Black Square

Bok av Tadeusz Dabrowski
When in 2006 Tadeusz R zewicz won the Polish Culture Foundation's Golden Sceptre lifetime achievement award, he presented the Little Sceptre--awarded by the major winner to his favorite younger artist--to Tadeusz Dabrowski, with the words: "One day he'll swap his little sceptre for a big one." A thirty-year-old boy solemnly convinced of his own immortality. A boy with blue-and-white skin like the marble of heaven. The boy who falls on me like the tombstone of night. Like dreamless sleep. Someone who promptly appears and disappears like a black square on a black background.
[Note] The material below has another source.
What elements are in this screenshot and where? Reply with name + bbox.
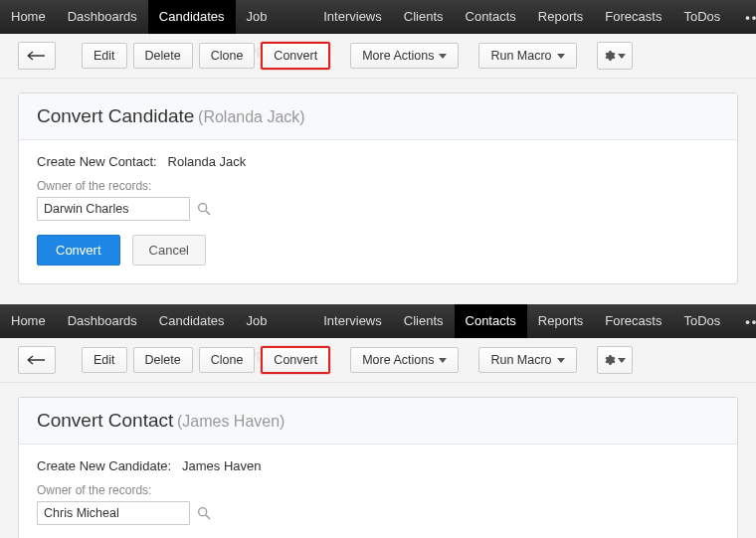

Tadeusz Dabrowski was born in northern Poland in 1979. From his first volume, published in 1999, he has been critically acclaimed for poetry that combines a tone of metaphysical meditation with the theme of love. His poems are like snapshots taken by a sensitive camera that captures moments filled with the "caring absence" of God and intimacy with the woman the poet loves. Here we find gravity laced with humor and sublimity mixed with pleasure. So far Dabrowski has published five volumes of poetry in his native Poland, which have won him numerous awards. His work has appeared in translation in thirteen European languages. English translations of his poems by Antonia Lloyd-Jones have been published in several leading literary journals, including Agni, American Poetry Review, and Tin House. Black Square is his first collection to be published in English. Antonia Lloyd-Jones is a translator of Polish literature. In 2008 she won the Found in Translation Award for her translation of The Last Supper, a novel by Pawel Huelle. Her other translations of fiction include works by Jaroslaw Iwaszkiewicz and Olga Tokarczuk. Her translations of poetry by Jacek Dehnel appeared in a recent anthology, Six Polish Poets, published by Arc Publications.